| WHAT YOU WILL DO |
Beneath this line is the data. Output exactly the lines from the line with "A residential closing" to the line with "corrections. Commercial operations", both ends included, and nothing more.

| Saved data entries |
- - - -
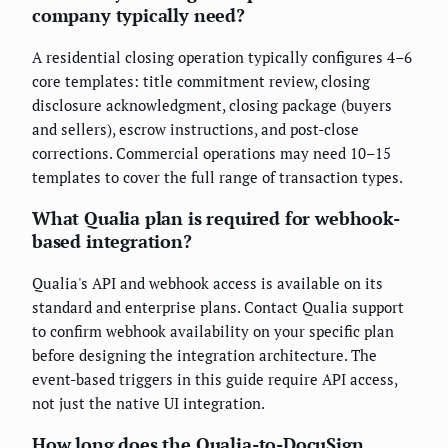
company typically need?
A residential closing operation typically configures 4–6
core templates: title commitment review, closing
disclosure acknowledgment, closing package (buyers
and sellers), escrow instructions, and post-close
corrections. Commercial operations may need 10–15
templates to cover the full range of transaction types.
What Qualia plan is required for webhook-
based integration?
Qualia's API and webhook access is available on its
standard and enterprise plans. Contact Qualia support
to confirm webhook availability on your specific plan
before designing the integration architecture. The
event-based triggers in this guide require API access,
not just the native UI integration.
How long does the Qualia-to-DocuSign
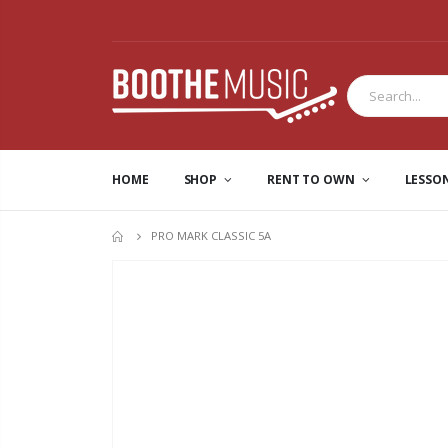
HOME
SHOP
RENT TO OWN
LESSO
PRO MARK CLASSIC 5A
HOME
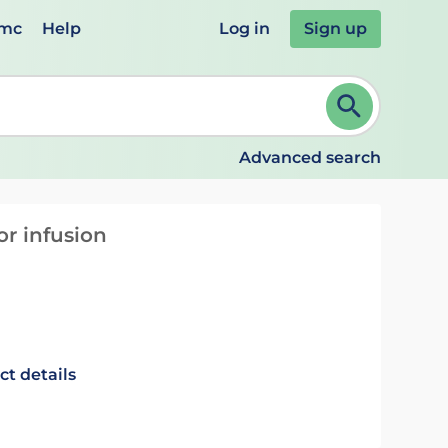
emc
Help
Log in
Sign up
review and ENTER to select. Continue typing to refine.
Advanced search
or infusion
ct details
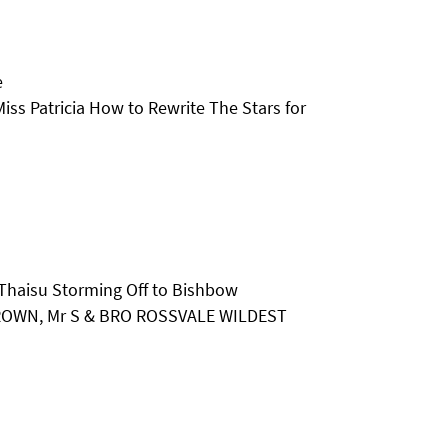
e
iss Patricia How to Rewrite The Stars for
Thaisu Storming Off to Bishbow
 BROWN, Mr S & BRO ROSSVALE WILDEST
- - - -
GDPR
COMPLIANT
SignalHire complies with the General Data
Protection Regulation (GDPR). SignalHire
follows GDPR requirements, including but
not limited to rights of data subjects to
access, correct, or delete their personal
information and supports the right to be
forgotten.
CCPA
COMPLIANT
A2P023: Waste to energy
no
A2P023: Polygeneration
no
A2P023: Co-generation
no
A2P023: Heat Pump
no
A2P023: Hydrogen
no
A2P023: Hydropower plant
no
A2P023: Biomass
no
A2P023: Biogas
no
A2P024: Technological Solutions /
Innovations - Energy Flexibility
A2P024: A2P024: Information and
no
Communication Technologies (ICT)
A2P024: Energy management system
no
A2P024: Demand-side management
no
- - - -
| WRITTEN SOLUTION |
A residential closing operation typically configures 4–6
core templates: title commitment review, closing
disclosure acknowledgment, closing package (buyers
and sellers), escrow instructions, and post-close
corrections. Commercial operations may need 10–15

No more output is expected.